Last week, our Policy and Campaigns Manager in Scotland, Lawrence Cowan gave a speech at the launch of the independent review into access to new medicines in Scotland.
Here, he gives his thoughts on what was discussed last week and what we can and must do better in the future.
The systems we have in place for giving patients access to new life-extending medicines in Scotland need to change. Things have improved but there is so much more we can do.
Because this is about people.
Of course, systems and processes are important but the starting point has to be the patient and their family. Effectively, we need to change the emphasis of the current system to one that assesses what it would take to say "yes" to new medicines that give people more time to live.
We shouldn’t talk about the system in the abstract. Two out of five of us will develop cancer in our lifetime. The Scottish Medicines Consortium (SMC) assesses medicines for all conditions so this is a system that will affect all of us at some point in our lives.
How would we view the systems as patients?
Whenever I talk about access to medicines I think about the experience of a woman I know. Her fight to get access to new treatments while living with incurable secondary breast cancer is both inspirational but also a clear sign of the injustices in the systems we have in place.
Before her diagnosis she lived a very normal and busy life with her four kids. Like most of us she tried to keep fit and eat well.
One day, while out jogging, she started to feel really breathless. She then developed a dry cough. She went to her doctor thinking it was nothing. After a few tests she was told she had breast cancer and that the cancer had spread to her lungs, liver and bones.
She hadn’t missed anything. She was just, as she puts it, “extremely unlucky”. Any one of us or someone in our family could find themselves in a similar position.
As she goes through more and more treatments, the options to keep her alive reduce. It has got to the point where she has had to put her hands in her pocket to pay for a drug that her and her clinician thought would be worthwhile. Again, a similar situation could happen to any one of us or someone in our family.
The fact is that, however far we’ve come – and we have come far – the system can still be a rollercoaster of fear, confusion and frustration for patients. We can and we must do better.
Have systems improved?
To put it simply, yes they have improved. The system is more open – patients and patient groups now have a better understanding of how the SMC works. There are more resources available for public involvement and that shows in the improved relationships between patient groups and the SMC.
But we can't stop there.
Where do we go from here?
- We need to get better value for money – Too often when people discuss this issue they instantly think of new medicines as expensive. Yes, they cost money, but we need to focus on value for money. The SMC rightly judges cost-effectiveness but it largely judges the information and price put in front of it. As a process we need to proactively make sure that the system secures the best deal. It’s not just about reducing cost, it can also be about reaching creative solutions that make a positive decision possible.
- We need better informed decision making – The SMC should invite challenge and a more widely informed discussion ahead of taking decisions. For example, expert clinician and patient involvement at the final SMC committee meeting could help clarify any points that arise.

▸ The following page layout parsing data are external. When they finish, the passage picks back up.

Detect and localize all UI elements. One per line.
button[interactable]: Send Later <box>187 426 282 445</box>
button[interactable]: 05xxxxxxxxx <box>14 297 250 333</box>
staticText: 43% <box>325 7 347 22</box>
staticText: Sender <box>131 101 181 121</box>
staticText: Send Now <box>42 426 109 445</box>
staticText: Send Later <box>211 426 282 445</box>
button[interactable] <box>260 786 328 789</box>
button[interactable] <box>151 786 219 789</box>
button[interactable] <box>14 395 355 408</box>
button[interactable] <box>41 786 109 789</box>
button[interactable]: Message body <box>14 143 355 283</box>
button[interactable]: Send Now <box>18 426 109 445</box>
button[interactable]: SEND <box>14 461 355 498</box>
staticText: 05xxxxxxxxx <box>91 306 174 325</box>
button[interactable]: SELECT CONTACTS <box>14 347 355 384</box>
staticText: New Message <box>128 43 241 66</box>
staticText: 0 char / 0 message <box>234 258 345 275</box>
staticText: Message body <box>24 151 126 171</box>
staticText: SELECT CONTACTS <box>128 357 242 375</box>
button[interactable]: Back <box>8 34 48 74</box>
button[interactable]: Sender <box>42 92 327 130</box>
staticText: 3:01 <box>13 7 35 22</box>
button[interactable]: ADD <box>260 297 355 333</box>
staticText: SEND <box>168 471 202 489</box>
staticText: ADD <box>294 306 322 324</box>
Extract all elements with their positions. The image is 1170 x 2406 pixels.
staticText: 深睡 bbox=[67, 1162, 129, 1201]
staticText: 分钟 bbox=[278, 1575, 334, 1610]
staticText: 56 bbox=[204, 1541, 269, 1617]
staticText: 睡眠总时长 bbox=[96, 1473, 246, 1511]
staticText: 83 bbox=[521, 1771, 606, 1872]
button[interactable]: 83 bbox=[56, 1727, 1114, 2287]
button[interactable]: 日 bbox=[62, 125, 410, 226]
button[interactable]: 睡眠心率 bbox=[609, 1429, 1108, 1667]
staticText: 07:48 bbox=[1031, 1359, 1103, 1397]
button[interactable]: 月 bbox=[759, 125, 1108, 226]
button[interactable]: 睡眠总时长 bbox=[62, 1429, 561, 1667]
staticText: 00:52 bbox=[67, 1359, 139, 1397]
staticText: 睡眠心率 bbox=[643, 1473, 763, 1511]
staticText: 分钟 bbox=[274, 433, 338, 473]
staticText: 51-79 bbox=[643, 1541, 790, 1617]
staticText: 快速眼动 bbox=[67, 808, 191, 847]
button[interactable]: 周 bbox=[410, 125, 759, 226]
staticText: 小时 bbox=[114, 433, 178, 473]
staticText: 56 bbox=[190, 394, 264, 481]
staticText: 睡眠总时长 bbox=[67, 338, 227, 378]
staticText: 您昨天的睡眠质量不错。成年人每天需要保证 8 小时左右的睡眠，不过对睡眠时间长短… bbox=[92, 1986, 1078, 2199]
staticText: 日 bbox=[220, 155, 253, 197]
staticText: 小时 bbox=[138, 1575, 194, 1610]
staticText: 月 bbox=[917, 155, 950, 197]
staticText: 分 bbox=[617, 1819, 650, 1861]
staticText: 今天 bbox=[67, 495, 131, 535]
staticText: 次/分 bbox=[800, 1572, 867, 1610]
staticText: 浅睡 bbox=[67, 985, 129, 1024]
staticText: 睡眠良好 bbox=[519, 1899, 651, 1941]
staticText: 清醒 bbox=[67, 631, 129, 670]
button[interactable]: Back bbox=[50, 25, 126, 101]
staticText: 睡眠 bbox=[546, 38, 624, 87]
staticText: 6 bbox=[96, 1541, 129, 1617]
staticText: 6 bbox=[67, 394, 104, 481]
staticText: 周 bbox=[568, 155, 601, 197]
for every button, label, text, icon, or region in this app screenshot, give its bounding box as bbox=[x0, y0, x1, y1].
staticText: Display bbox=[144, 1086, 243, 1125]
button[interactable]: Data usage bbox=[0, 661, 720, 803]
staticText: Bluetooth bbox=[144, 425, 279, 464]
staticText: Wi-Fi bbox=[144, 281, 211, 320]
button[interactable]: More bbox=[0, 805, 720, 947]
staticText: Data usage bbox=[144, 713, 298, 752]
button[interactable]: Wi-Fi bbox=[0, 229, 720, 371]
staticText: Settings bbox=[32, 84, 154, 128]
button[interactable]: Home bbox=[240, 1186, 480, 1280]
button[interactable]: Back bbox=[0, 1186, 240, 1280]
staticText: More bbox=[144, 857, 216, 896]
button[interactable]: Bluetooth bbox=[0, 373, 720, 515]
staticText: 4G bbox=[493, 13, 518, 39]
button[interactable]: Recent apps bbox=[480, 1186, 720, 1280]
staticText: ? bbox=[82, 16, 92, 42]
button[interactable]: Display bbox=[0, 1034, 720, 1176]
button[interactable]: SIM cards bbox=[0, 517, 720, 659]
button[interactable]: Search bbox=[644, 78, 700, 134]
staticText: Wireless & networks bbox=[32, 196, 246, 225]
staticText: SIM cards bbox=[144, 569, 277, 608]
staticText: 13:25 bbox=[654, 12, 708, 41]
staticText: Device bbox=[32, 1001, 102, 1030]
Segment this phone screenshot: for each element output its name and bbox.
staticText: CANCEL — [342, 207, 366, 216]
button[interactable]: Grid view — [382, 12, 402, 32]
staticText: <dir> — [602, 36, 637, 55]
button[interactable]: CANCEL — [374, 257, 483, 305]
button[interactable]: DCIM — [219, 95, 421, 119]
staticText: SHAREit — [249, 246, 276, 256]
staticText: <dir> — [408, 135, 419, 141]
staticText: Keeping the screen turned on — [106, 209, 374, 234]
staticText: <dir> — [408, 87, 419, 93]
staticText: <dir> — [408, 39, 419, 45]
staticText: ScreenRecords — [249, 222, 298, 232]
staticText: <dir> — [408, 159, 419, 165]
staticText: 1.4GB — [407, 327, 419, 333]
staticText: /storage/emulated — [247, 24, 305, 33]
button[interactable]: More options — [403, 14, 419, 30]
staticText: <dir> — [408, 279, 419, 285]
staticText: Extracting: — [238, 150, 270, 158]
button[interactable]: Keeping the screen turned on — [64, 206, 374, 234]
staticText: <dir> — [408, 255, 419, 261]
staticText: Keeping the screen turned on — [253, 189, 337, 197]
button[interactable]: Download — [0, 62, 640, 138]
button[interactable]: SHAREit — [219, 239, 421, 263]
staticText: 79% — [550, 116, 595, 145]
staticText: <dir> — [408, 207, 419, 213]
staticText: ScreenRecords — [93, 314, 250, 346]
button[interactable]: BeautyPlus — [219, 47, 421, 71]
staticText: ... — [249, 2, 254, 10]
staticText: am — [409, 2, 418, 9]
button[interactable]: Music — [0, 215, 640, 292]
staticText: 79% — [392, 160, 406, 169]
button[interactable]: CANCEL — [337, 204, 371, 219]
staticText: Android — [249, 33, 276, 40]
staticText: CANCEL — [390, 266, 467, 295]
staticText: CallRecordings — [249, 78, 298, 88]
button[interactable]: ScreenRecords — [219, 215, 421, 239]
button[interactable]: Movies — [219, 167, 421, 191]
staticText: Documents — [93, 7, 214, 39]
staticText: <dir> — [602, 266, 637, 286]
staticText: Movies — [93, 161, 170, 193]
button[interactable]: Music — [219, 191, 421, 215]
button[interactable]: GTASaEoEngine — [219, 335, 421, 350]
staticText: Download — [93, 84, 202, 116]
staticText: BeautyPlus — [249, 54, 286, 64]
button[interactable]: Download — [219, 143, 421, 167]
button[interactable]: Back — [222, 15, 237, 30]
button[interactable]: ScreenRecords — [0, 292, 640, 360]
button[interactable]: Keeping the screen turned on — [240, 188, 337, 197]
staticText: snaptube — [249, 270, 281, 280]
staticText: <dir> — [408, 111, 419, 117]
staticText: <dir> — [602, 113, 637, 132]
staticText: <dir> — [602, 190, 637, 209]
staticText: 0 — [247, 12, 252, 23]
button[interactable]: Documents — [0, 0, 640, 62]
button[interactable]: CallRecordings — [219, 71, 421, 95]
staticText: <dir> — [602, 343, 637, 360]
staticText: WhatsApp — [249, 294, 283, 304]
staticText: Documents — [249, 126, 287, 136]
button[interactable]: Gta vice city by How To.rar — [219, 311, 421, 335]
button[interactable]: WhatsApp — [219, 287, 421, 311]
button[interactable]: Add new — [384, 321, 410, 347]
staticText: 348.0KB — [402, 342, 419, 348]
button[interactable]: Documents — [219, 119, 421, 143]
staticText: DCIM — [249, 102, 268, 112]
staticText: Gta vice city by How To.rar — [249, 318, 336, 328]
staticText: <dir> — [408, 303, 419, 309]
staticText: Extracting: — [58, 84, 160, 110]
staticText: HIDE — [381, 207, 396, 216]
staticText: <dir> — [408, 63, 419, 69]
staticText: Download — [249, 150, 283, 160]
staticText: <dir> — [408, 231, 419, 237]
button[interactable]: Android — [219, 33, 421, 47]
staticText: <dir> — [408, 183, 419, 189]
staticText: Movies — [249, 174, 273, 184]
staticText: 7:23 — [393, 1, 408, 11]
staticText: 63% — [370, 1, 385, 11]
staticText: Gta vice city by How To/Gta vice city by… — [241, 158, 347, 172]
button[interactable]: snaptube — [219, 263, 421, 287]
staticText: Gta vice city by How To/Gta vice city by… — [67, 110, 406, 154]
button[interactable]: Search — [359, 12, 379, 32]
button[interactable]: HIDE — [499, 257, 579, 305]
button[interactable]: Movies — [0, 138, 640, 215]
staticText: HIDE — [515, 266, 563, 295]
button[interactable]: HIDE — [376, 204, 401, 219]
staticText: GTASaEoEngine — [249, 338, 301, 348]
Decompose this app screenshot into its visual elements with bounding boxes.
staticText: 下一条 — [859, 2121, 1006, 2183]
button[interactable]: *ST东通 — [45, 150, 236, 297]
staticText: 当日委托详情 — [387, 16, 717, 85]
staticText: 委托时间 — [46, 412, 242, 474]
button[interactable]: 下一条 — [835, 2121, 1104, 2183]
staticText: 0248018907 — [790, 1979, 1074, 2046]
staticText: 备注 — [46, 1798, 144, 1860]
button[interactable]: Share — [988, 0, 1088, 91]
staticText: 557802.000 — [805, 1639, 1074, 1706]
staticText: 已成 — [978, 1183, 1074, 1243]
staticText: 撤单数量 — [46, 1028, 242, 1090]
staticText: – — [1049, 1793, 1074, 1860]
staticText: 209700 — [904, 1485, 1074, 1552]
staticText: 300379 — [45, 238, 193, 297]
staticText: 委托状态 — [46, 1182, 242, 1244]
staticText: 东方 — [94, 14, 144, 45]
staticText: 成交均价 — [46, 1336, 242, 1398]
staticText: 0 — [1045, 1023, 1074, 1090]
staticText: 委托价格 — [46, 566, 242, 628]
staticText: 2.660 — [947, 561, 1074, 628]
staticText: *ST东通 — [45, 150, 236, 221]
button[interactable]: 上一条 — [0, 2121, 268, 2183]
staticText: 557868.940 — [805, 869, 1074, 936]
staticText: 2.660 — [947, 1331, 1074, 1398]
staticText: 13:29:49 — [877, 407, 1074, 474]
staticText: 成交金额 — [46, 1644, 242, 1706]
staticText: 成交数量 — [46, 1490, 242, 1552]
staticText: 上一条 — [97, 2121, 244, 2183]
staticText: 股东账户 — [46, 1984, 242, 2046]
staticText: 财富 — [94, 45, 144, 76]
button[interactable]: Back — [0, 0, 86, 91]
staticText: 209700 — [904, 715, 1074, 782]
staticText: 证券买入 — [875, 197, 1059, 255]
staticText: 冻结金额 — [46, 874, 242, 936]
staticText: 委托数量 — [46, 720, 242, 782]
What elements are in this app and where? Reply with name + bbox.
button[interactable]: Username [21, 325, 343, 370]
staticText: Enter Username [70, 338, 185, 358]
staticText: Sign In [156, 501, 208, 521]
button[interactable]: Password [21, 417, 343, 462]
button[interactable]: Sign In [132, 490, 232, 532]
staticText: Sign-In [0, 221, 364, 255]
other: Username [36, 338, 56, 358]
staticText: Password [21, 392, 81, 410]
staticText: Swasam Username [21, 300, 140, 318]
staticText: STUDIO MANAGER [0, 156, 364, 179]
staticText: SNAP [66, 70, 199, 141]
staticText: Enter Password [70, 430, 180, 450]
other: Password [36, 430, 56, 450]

- The system needs to be fit for the future – The days of treating groups of patients in the same way are numbered. Medicines are moving towards being tailored to individual patients, so we need to make sure that the systems in place in Scotland can play their full role in making precision medicine possible on the NHS.
- We need consistency in giving patients access to non-SMC approved drugs – As it stands, patients can apply to access non-SMC approved drugs through Individual Patient Treatment Requests (IPTR). These requests are approved or rejected through fourteen different local boards.
A submission from the Beatson Cancer Centre to a Scottish Parliament inquiry into access to medicines suggests that there is evidence that IPTR decision making criteria is different across Scotland. That means that there may be a postcode lottery for patients. No one wants to see that. That’s why we need to pilot a national approach to IPTR.
Imagine it was you.
As far as I can see, it comes down to this; if it was you, would you be happy having to fight tooth and nail for more time with the ones you love? Or would you want to know that the system has done everything it can to fight on your behalf?
We must give patients every chance to spend as much time as possible with the ones they love. Change is possible. We just need the will and determination to do it.